Смерть мужьям! - страница 6
– Это что такое? – спросили у него за спиной.
Участковый доктор Синельников, высохший субъект с безнадежно пропитыми глазами, уставился на лежащее тело с брезгливой миной.
– Здесь вам не морг, чтобы всякой падали валяться. Кто позволил? Вы, молодой человек, похозяйничали? Так извольте убрать эту дрянь. Не хватало, чтоб еще провонял.
– Это не дрянь, а человек, – сказал Ванзаров и добавил: – Хоть и мертвый. А кто принес – спросите у дежурного. Даже протокола не составили.
– Человек, не человек, какая разница. Труп – значит, в морг. А это что такое? – Синельников хищно уставился на крысу.
– Она была в коробке. С умершим.
– До чего дошло! В шляпных коробках крыс таскают! Народ от жары совсем умом помутился. Ладно, дайте-ка мне сюда. Вколю ей спирту, давно хотел узнать, что будет.
Крыса поняла, что люди говорят о ней, и перестала жевать. Худой человек в белом халате ей сильно не понравился: от него пахло смертью и перегаром. Она сжалась и постаралась укрыться под защиту полного и добродушного.
Ванзаров решительно загородил живность:
– Даже не думайте. Это – важная улика. Возможно, совершено преступление. Возможно, убийство.
Синельников презрительно хмыкнул:
– Какая улика, какое убийство, молодой человек! Простите, что обращаюсь к вам так, вы у нас птица важная, министерская. Уж позвольте по-стариковски разъяснить: никакого тут преступления. Шел человек по улице, упал и умер. Вот и вся история. Небось сердце отказало. Мало ли по жаре дохнет. Климат у нас для жизни неподходящий. То ли дело Париж.

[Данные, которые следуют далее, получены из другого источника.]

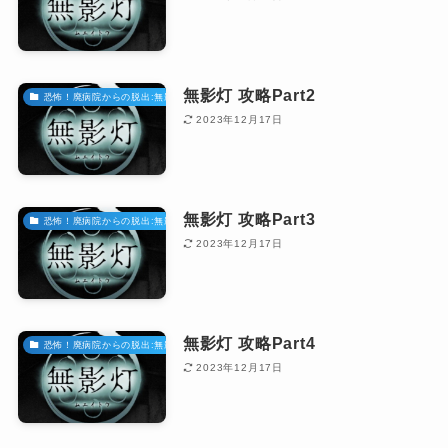
無影灯 攻略Part2
恐怖！廃病院からの脱出:無影灯
2023年12月17日
無影灯 攻略Part3
恐怖！廃病院からの脱出:無影灯
2023年12月17日
無影灯 攻略Part4
恐怖！廃病院からの脱出:無影灯
2023年12月17日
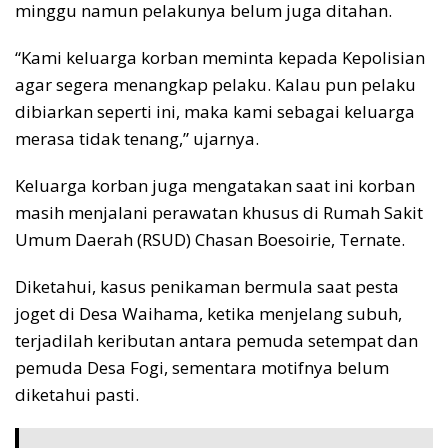
minggu namun pelakunya belum juga ditahan.
“Kami keluarga korban meminta kepada Kepolisian
agar segera menangkap pelaku. Kalau pun pelaku
dibiarkan seperti ini, maka kami sebagai keluarga
merasa tidak tenang,” ujarnya.
Keluarga korban juga mengatakan saat ini korban
masih menjalani perawatan khusus di Rumah Sakit
Umum Daerah (RSUD) Chasan Boesoirie, Ternate.
Diketahui, kasus penikaman bermula saat pesta
joget di Desa Waihama, ketika menjelang subuh,
terjadilah keributan antara pemuda setempat dan
pemuda Desa Fogi, sementara motifnya belum
diketahui pasti.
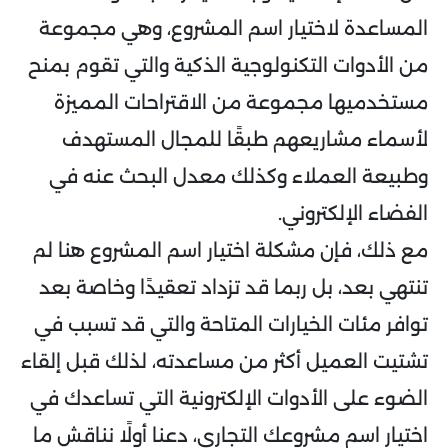
المساعدة لاختيار اسم المشروع، وهي مجموعة
من الأدوات التكنولوجية الذكية والتي تقوم بمنح
مستخدميها مجموعة من الاقتراحات المميزة
لأسماء مشاريعهم طبقًا للمجال المستهدف
وطبيعة العملاء وكذلك معدل البحث عنه في
الفضاء الإلكتروني.
مع ذلك، فإن مشكلة اختيار اسم المشروع هنا لم
تنتهي بعد، بل ربما قد تزداد تعقيدًا وخاصة بعد
توافر مئات الخيارات المتاحة والتي قد تسبب في
تشتيت العميل أكثر من مساعدته، لذلك قبل إلقاء
الضوء على الأدوات الإلكترونية التي تساعدك في
اختيار اسم مشروعك التجاري، دعنا أولًا نناقش ما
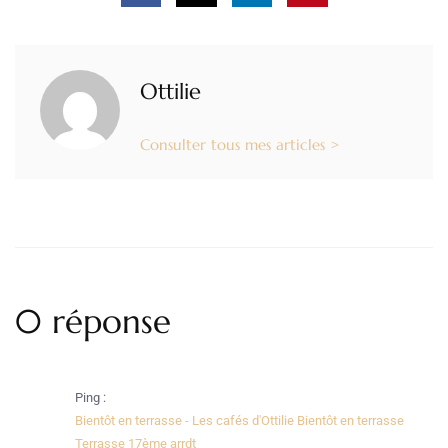
Ottilie
Consulter tous mes articles >
0 réponse
Ping :
Bientôt en terrasse - Les cafés d'Ottilie Bientôt en terrasse
Terrasse 17ème arrdt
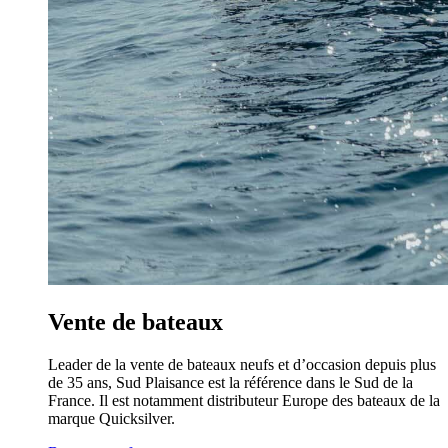
Vente de bateaux
Leader de la vente de bateaux neufs et d’occasion depuis plus
de 35 ans, Sud Plaisance est la référence dans le Sud de la
France. Il est notamment distributeur Europe des bateaux de la
marque Quicksilver.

Одним словом – в морг.
Быть может, иной коллежский секретарь послушался бы мудрого внушения и отправился гонять чаи, но Родион Георгиевич обладал одним качеством, вредным в семейной жизни, но бесценным в сыске, а именно: непрошибаемым упрямством. Баран, упершийся в новые ворота, показался бы послушным агнцем на фоне упрямства, дарованного от природы этому юноше. А потому Ванзаров потребовал не мешать ему проводить первичный досмотр тела и вообще чтобы доктор посторонился. И сам приблизился к трупу. Он еще испытывал мелкие покалывания страха перед мертвецами, не до конца ушедшие после краткой полицейской службы, но под враждебным взглядом Синельникова не мог позволить себе слабость.
Родион внимательно осмотрел ссадину, оставленную на лице трупа во время его падения, изучил одежду, показавшуюся несколько великоватой и не по росту, словно с чужого плеча, особо внимательно осмотрел пальцы, не упустил запыленные ботинки и еще раз повертел крышку от шляпного короба. Кое-что любопытное обнаружилось, но для раскрытия тайны смерти явно недостаточно. И тогда Ванзаров распахнул полы сюртука несчастной жертвы. Но фоне яркой жилетки из перкаля маленькую странность можно было и не заметить, то есть упустить навсегда. Но как только Родион разглядел, что находится перед ним, сразу обратился к доктору:
– Прошу немедленно вызвать криминалиста из департамента.
Облизав ложку из-под варенья, Синельников спросил с равнодушной издевкой:
– Зачем вам? На несчастные случаи они не ездят. Только зря человека беспокоить.
– Это не несчастный случай. Это убийство.
– Таинственное и загадочное? – уточнил доктор.
– А уж это позвольте мне решать! – грозно, как ему показалось, ответил Ванзаров.
Нагло хохотнув и выразив в междометиях все, что думает о сумасбродном юнце, Синельников отправился телефонировать в Департамент полиции. А Родион с радостным трепетом охотника, поймавшего удачу, приступил к телу.
Губернский секретарь Редер, отгородившись томом всеобщего Уложения наказаний Российской империи, был занят чрезвычайно важным делом, а именно: делил на четыре кучки замусоленные купюры, которые случайно забыл в папке на его столе купец Нифонтов, державший на территории участка лавку колониальных товаров. Купец был энергичным, а потому мешал дорогие сорта чая с дешевыми в пропорции один к трем и не брезговал добавлять крошеного сена. Чтобы полиция не вмешивалась в процветание торговли, требовалось не часто, но раз в месяц забывать на столе некоторую сумму, которую в этот раз выпало делить Редеру. Напарники старательно не смотрели в его сторону, но готовы были в любую секунду прикрыть товарища и свои доли. Участь четвертой, самой толстой кучки, была всем известна.